Kind of like First Tennessee’s pending acquisition of Charlotte, North Carolina-based Capital Bank Financial Corp. in a $2.2 billion deal that will create the fourth-largest regional bank in the Southeast.
“I think a more rational industry results from consolidation,” First Horizon National Corp. CEO Bryan Jordan said during the 2017 Barclays Global Financial Services Conference. “It’s almost a necessity for the industry over time, mainly because of just the cost required to maintain table stakes in technology or in compliance, those kinds of things.
“I think it would benefit us as an industry to have more consistent, and in some ways, rational competition. Too much capacity at times drives behaviors that are less than desirable.”
Consolidation is certainly changing the Memphis banking market. Nashville-based Pinnacle Bank entered the Memphis market in 2015 by buying Magna Bank, and it’s now consistently ranked among the top three mortgage lenders in the Memphis area.

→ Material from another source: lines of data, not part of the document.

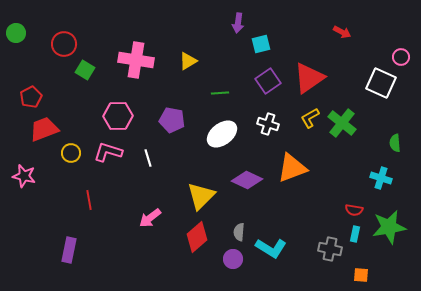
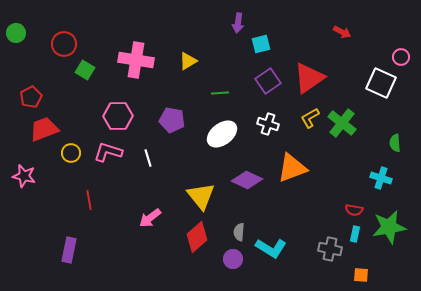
yellow triangle at (201, 196): rotated 24 degrees counterclockwise
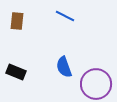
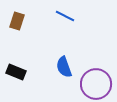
brown rectangle: rotated 12 degrees clockwise
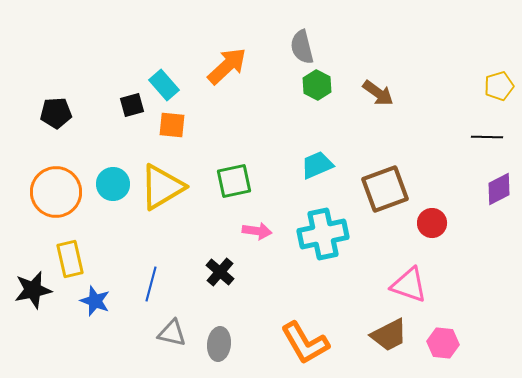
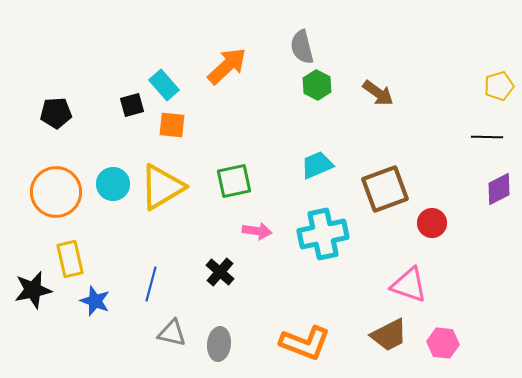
orange L-shape: rotated 39 degrees counterclockwise
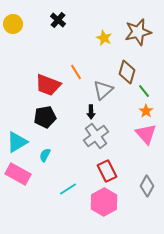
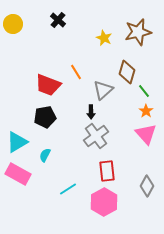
red rectangle: rotated 20 degrees clockwise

First Tennessee, meanwhile, had a little more than $29 billion in assets in the second quarter, according to the latest figures from the Federal Reserve Bank of St. Louis. After the Capital Bank deal is complete in the fourth quarter, the combined organization will have about $40 billion in assets – making what was already the far and away largest bank in the local market even larger.
First Tennessee’s parent company got almost $2 billion larger in the second quarter, according to the Fed numbers, growing from $27.3 billion in assets in the prior-year second quarter to $29.1 billion. For context around how dominant the organization is in the Memphis banking market, that $29.1 billion represents the lion’s share of the total asset size of the entire market here – $36.5 billion.
The Fed numbers, meanwhile, also show improvement across several other key categories during the quarter for First Tennessee. The bank’s efficiency ratio during the quarter, for example, improved from the year-ago quarter, from 68.04 percent to 64.95 percent.
That metric is calculated by dividing expenses by total revenue, and with a figure of 64.95 percent that means the bank spends almost 65 cents to make every dollar.
The bank’s total loans are also up. Over the two second-quarter periods, the Fed numbers show, they grew from $18.7 billion to $20.4 billion.
Analysts increasingly like the position the Memphis bank finds itself in. A Zacks Equity Research note Sept. 18 pointed out that with about $29 billion in assets, “First Horizon’s strengths include organic and inorganic growth strategies, cost control and strong liquidity position.”
At least right now, the overall market feels to Jordan a little like it has every year at this time for the last few years.
“We’ve seen pretty steady loan trends,” he said. “We came into the quarter with very good pipelines, maybe at historic highs. We’ve (also) seen continued improvement in our credit quality trends, and we think there’s a good likelihood that continues for the foreseeable future.”
Summing it all up, as Jordan sees it there’s plenty for a bank executive like him to be satisfied with at the moment. In his judgment, the economy is doing better, borrowers are optimistic and in general they’re doing better than they were at this time last year.